Ana Manso, ex-deputada do PSD e presidente do conselho de administração da Unidade Local de Saúde da Guarda (ULSG) entre dezembro de 2011 e dezembro de 2012, alegou esta terça-feira no Tribunal da Guarda, onde está a ser julgada pelo crime de abuso de poder no exercício de funções de gestora hospitalar, que não decidiu sozinha a nomeação do próprio marido para auditor interno daquela entidade, quando era presidida pela mulher.
"Não cometi ilegalidade absolutamente nenhuma, cometi um erro. Assumo, porque p gabinete juridico não me alertou para o facto", disse Ana Manso em tribunal. O despacho, com a data de 21 de fevereiro de 2011, demorou dois meses a ser aprovado pela tutela e foi assinado pelo secretário de Estado da Saúde, Manuel Teixeira, e deliberava a transferência de Francisco Manso da Unidade Local de Saúde de Castelo Branco para a Guarda. "Somos casados há 40 anos e temos 35 de carreira hospitalar em Braga, Coimbra, Castelo Branco e na Guarda. Duvido que haja colegas que desconheçam que somos casados", alegou.
O cargo que lhe foi atribuído foi o de auditor interno, que consta dos estatutos da ULSG mas que à época estava vago. Miguel Martins, vogal do conselho de administração presidido por Ana Manso, elaborou uma lista com lugares por preencher para que Francisco Manso pudesse escolher. Em tribunal, o administrador confirmou que toda a equipa sabia da relação conjugal, mas ninguém chumbou o nome nem sequer avisou para o conflito de interesses. O advogado Jorge Neto, antigo colega de Ana Manso no parlamento, explicou que "quem faz o controlo das contas da instituição é o fiscal único, nomeado pelo Ministério das Finanças; e não o auditor e marido da presidente".

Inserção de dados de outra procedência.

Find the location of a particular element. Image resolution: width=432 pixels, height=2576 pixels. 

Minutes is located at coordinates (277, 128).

Além do "interesse público" deliberado no pedido de mudança de Francisco Manso para a Guarda, houve também "razões pessoais e familiares", reconheceu o ex-auditor, ouvido ontem como testemunha no processo. A mulher justificou-se com a "falta de quadros qualificados" e os que existem, não querem vir para a Guarda". O atual presidente da ULS Carlos Rodrigues "também se queixa do mesmo", alega Ana Manso.

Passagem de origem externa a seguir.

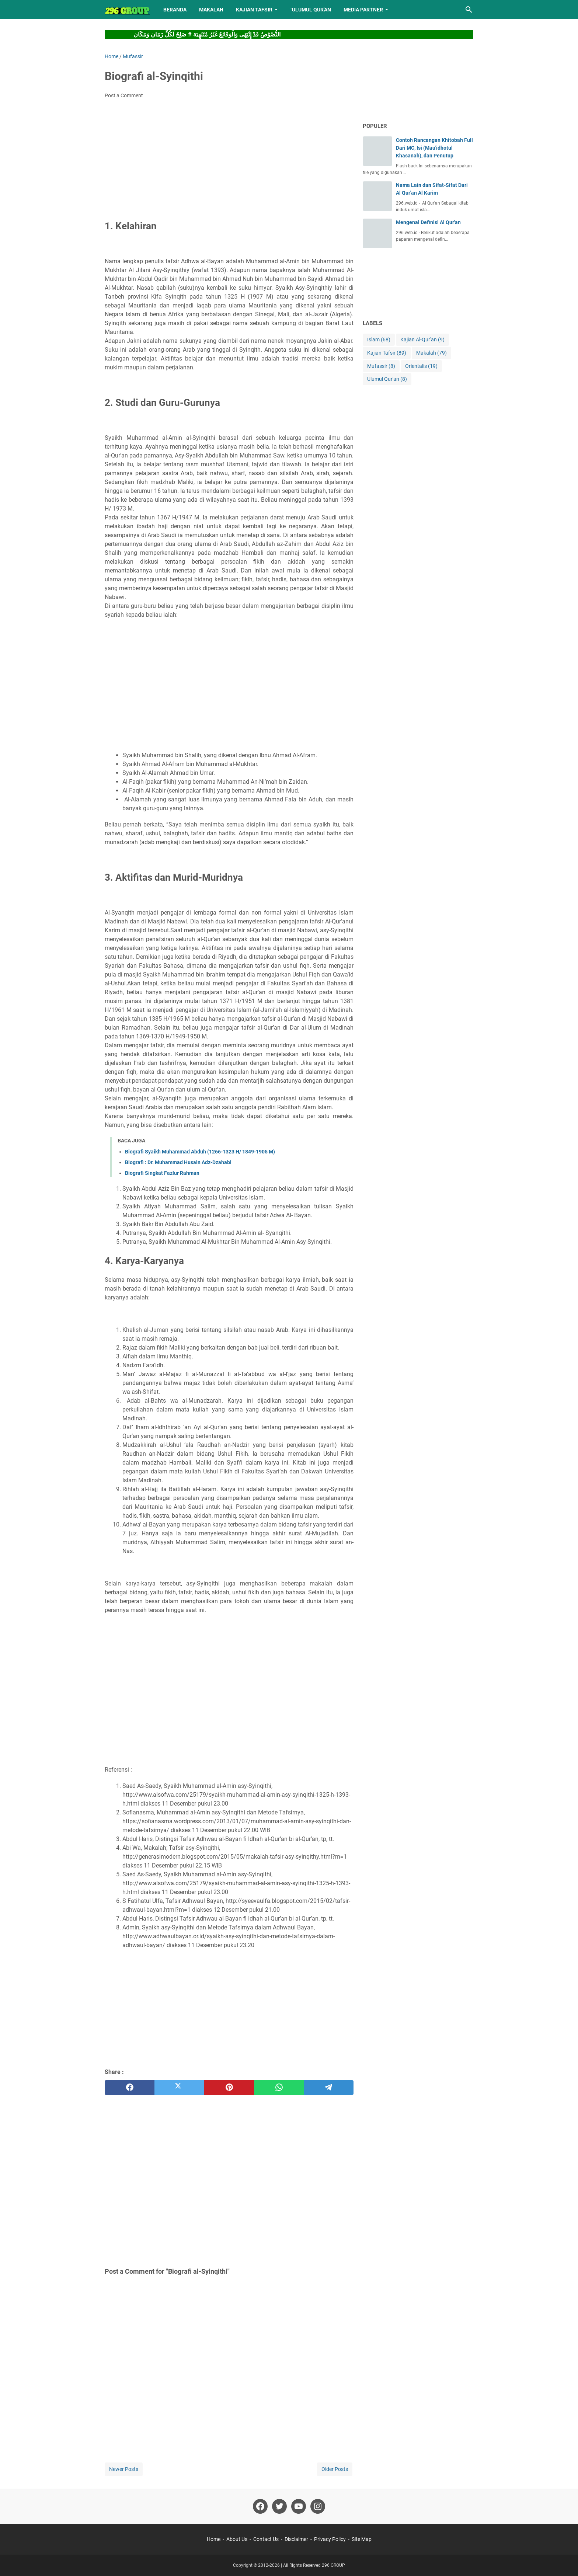 The height and width of the screenshot is (2576, 578). I want to click on Post a Comment, so click(124, 95).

O "excesso de trabalho" justificado pela construção do novo bloco hospitalar foi a razão pela qual a administração aceitou mais um gestor hospitalar, recordou o vogal Miguel Martins. Para além disso, "estava em vigor o impedimento de contratar sem autorização da tutela" e um reforço "era necessário e foi visto com bons olhos".

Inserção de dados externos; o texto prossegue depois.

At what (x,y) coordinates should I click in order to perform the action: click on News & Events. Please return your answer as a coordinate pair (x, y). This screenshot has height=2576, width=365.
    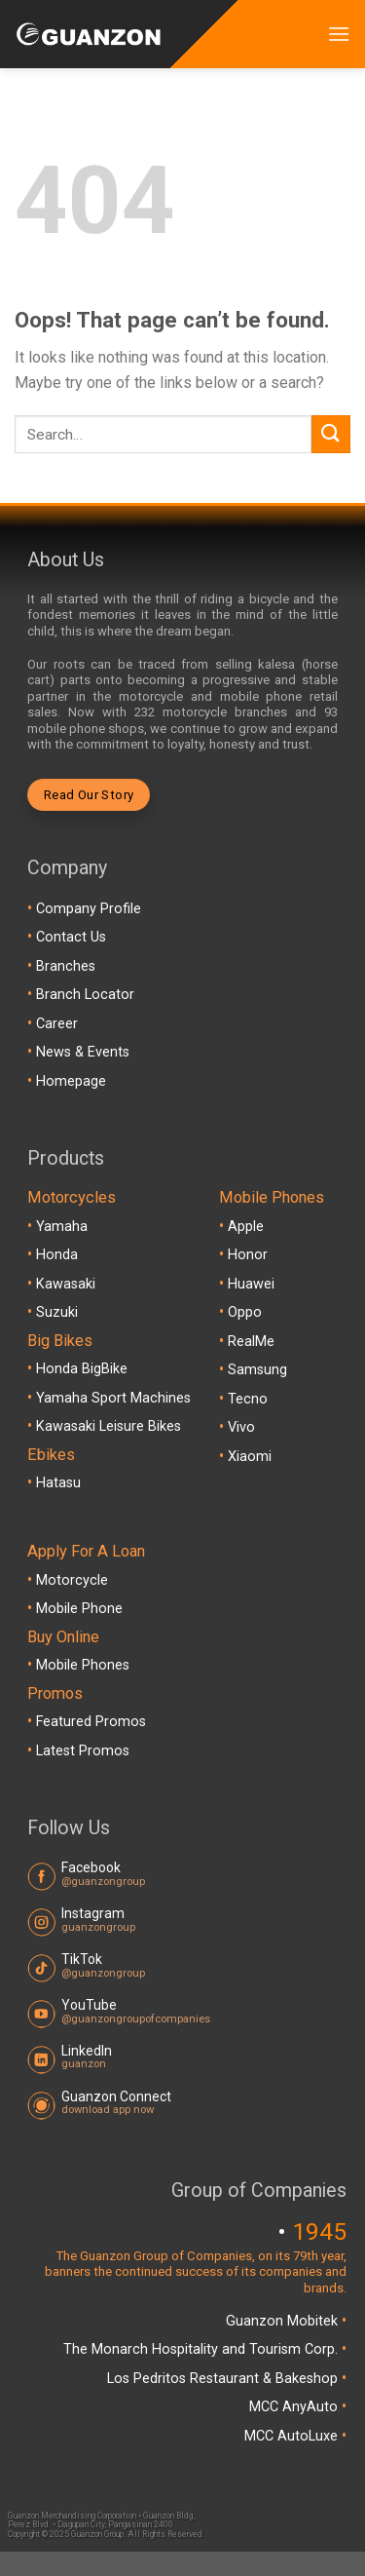
    Looking at the image, I should click on (82, 1052).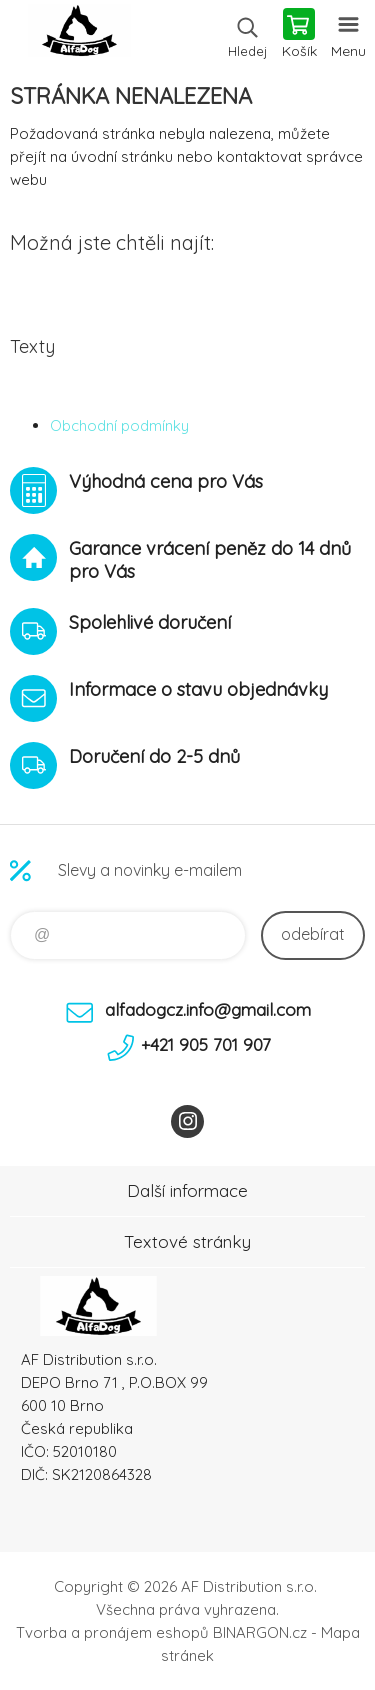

A integração do marido na estrutura que presidia foi apenas uma das polémicas de Ana Manso enquanto presidente da Unidade Local de Saúde da Guarda. Foram onze meses cheios de casos, que terminaram em novembro de 2012, com a saída de toda a equipa diretiva por ordem do ministro Paulo Macedo. Também a permanência de cadáveres dentro das instalações do Hospital da Guarda durante a noite "abanou" a imagem pública. Ontem em Tribunal, Ana Manso queixou-se que houve "uma certa imprensa que foi atrás dos interesses instalados afetados por medidas de gestão".